Pick an LLM backend by model name¶
If you run an LLM proxy in front of multiple providers — OpenAI, Anthropic,
Bedrock, your own local vLLM — you need a routing table that maps
gpt-4o-2024-08-06 to OpenAI, claude-3-sonnet to Anthropic, and so on.
LiteLLM is the dominant Python
implementation; it hand-rolls the pattern-specificity scorer.
The awkward way¶
From litellm/router_utils/pattern_match_deployments.py:
def _pattern_to_regex(self, pattern: str) -> str:
"""
pattern: openai/*
regex: openai/.*
pattern: openai/team::*::static::*
regex: openai/team::.*::static::.*
"""
return re.escape(pattern).replace(r"\*", "(.*)")
@staticmethod
def calculate_pattern_specificity(pattern: str) -> Tuple[int, int]:
complexity_chars = ["*", "+", "?", "\\", "^", "$", "|", "(", ")"]
return (len(pattern),
sum(pattern.count(c) for c in complexity_chars))
def route(self, request: str):
for pattern, deployments in PatternUtils.sorted_patterns(self.patterns):
if re.match(pattern, request):
return deployments
_pattern_to_regex is essentially URLPattern's * wildcard handling
re-implemented; calculate_pattern_specificity is essentially
compare_component() re-implemented. Both have known footguns — an
asterisk inside a literal segment, complexity-char counting that ranks
two patterns the same when they shouldn't be.
With URLPattern¶
from functools import cmp_to_key
from yarlpattern import URLPattern
ROUTES: list[tuple[URLPattern, str]] = [
(URLPattern({"pathname": "/openai/gpt-4o-mini"}), "openai-fast"),
(URLPattern({"pathname": "/openai/gpt-4o-2024-08-06"}), "openai-pinned"),
(URLPattern({"pathname": "/openai/:rest+"}), "openai-default"),
(URLPattern({"pathname": "/anthropic/claude-3-haiku"}), "anthropic-fast"),
(URLPattern({"pathname": "/anthropic/:rest+"}), "anthropic-default"),
(URLPattern({"pathname": "/bedrock/:rest+"}), "bedrock"),
]
# Spec-defined specificity: more specific patterns sort *before* more general
# ones. Replaces LiteLLM's manual "count complexity chars" heuristic.

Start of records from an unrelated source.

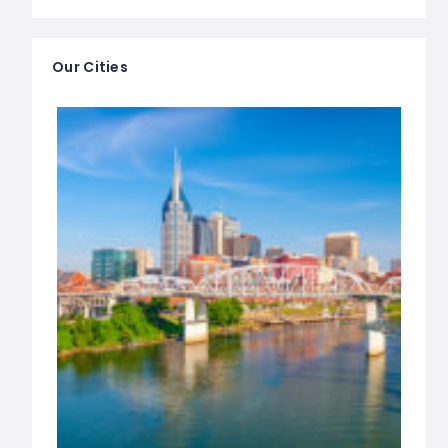
Our Cities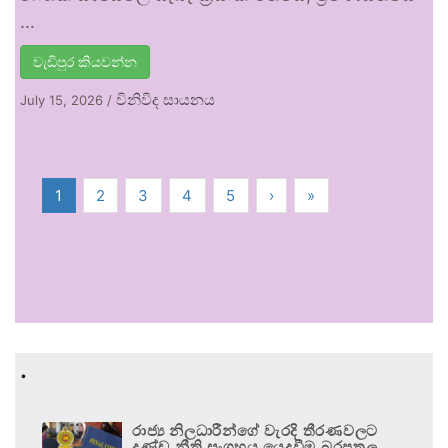
…
වැඩිපුර කියවන්න
විනිවිද සායනය
July 15, 2026
/
1
2
3
4
5
›
»
.
රාජ්‍ය නිලධාරීන්ගේ වැරදි තීරණවලට
දණ්ඩ නීති සංග්‍රහය යෙදවීම බරපතල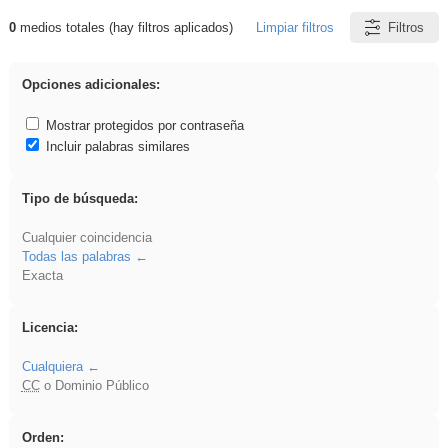
0
medios totales (hay filtros aplicados)
Limpiar filtros
Filtros
Resultados de: ritmo
Opciones adicionales:
Mostrar protegidos por contraseña
Incluir palabras similares
Tipo de búsqueda:
Cualquier coincidencia
Todas las palabras
Exacta
Licencia:
Cualquiera
CC
o Dominio Público
Orden: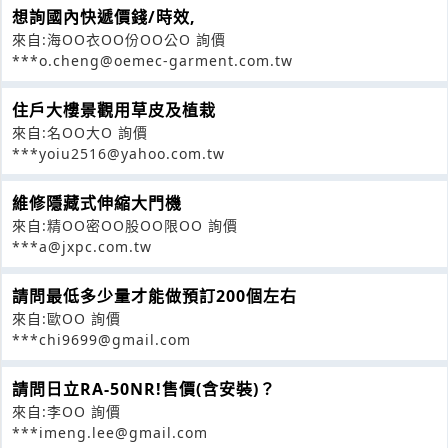
想詢國內快遞價錢/時效,
來自:海OO衣OO份OO公O 詢價
***o.cheng@oemec-garment.com.tw
住戶大樓景觀用草皮及植栽
來自:名OO大O 詢價
***yoiu2516@yahoo.com.tw
維修隱藏式伸縮大門機
來自:精OO密OO股OO限OO 詢價
***a@jxpc.com.tw
請問最低多少量才能做預訂200個左右
來自:歐OO 詢價
***chi9699@gmail.com
請問日立RA-50NR!售價(含安裝)？
來自:李OO 詢價
***imeng.lee@gmail.com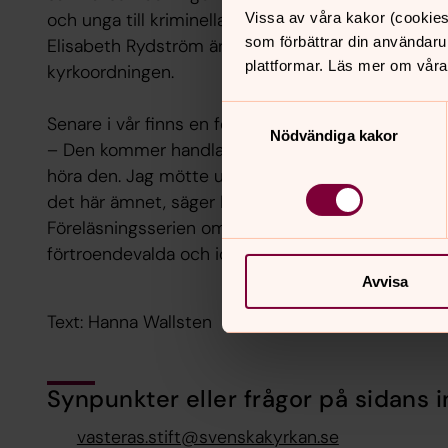
och unga till kriminella.
Vissa av våra kakor (cookies
som förbättrar din användaru
Elisabeth Rydström är diakon och sitter i kyrkosty
plattformar. Läs mer om våra
kyrkoordningen.
Samtyckesval
Senare i vår finns en femte föreläsning planerad,
Nödvändiga kakor
– Den kommer handla om neuropsykiatriska funkti
höra den. Jag mötte ungdomar från Kyrkans unga 
det här ämnet, säger Eva-Mari Karlsson Kempi.
Föreläsningsserien om diakonins utmaningar i dage
förtroendevalda och ideella i Svenska kyrkan elle
Avvisa
Text: Hanna Wallsten
Synpunkter eller frågor på sidans i
vasteras.stift@svenskakyrkan.se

ROUTES.sort(key=cmp_to_key(lambda a, b: URLPattern.compare_component("pathname", a[0], b[0])))
def pick_deployment(request_path: str) -> str | None:
for pat, deployment in ROUTES:
if pat.test("https://x" + request_path):
return deployment
return None
pick_deployment("/openai/gpt-4o-mini") # 'openai-fast'
pick_deployment("/openai/gpt-4o-2024-08-06") # 'openai-pinned'
pick_deployment("/openai/gpt-4-turbo") # 'openai-default' (fell through)

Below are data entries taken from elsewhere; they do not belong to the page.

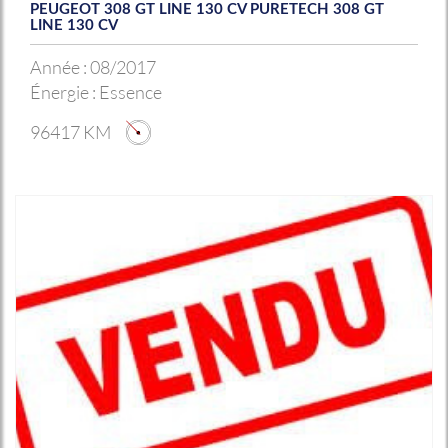
PEUGEOT 308 GT LINE 130 CV PURETECH 308 GT
LINE 130 CV
Année :
08/2017
Énergie :
Essence
96417 KM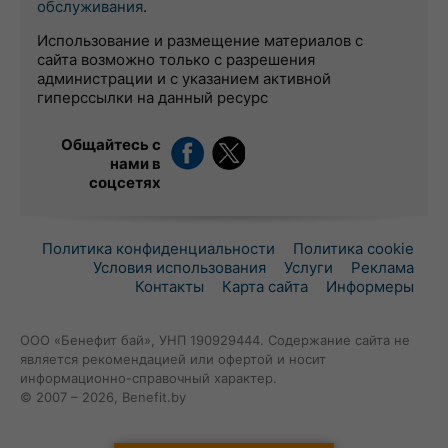
обслуживания
.
Использование и размещение материалов с
сайта возможно только с разрешения
администрации и с указанием активной
гиперссылки на данный ресурс
Общайтесь с
нами в
соцсетях
Политика конфиденциальности
Политика cookie
Условия использования
Услуги
Реклама
Контакты
Карта сайта
Информеры
ООО «Бенефит бай», УНП 190929444. Содержание сайта не
является рекомендацией или офертой и носит
информационно-справочный характер.
© 2007 – 2026, Benefit.by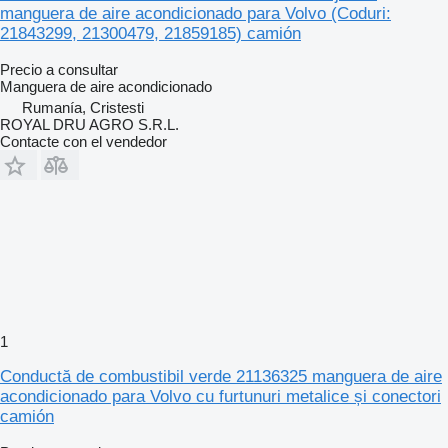
manguera de aire acondicionado para Volvo (Coduri:
21843299, 21300479, 21859185) camión
Precio a consultar
Manguera de aire acondicionado
Rumanía, Cristesti
ROYAL DRU AGRO S.R.L.
Contacte con el vendedor
1
Conductă de combustibil verde 21136325 manguera de aire
acondicionado para Volvo cu furtunuri metalice și conectori
camión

pick_deployment("/anthropic/claude-3-haiku") # 'anthropic-fast'
What you get for free¶
compare_component()is the spec-defined version of LiteLLM'scalculate_pattern_specificity. Deterministic ordering, no manual "count the wildcards" heuristic, identical results across implementations (Chromium, Safari, Firefox, yarlpattern).- Pattern syntax is portable. The same routing table can live in a Cloudflare Worker LLM gateway, a Deno proxy, or your Python service. LiteLLM's syntax is LiteLLM-specific.
- Multi-segment wildcard via
:rest+. The+modifier means "one or more segments", so/openai/:rest+matches/openai/fooand/openai/foo::static::bar— replacing LiteLLM'sre.escape + replacedance. - One pattern object, two operations.
test()says "does this route apply?",exec()returns the named groups for downstream use (rate-limit-by-model, per-deployment auth). LiteLLM keeps these separate.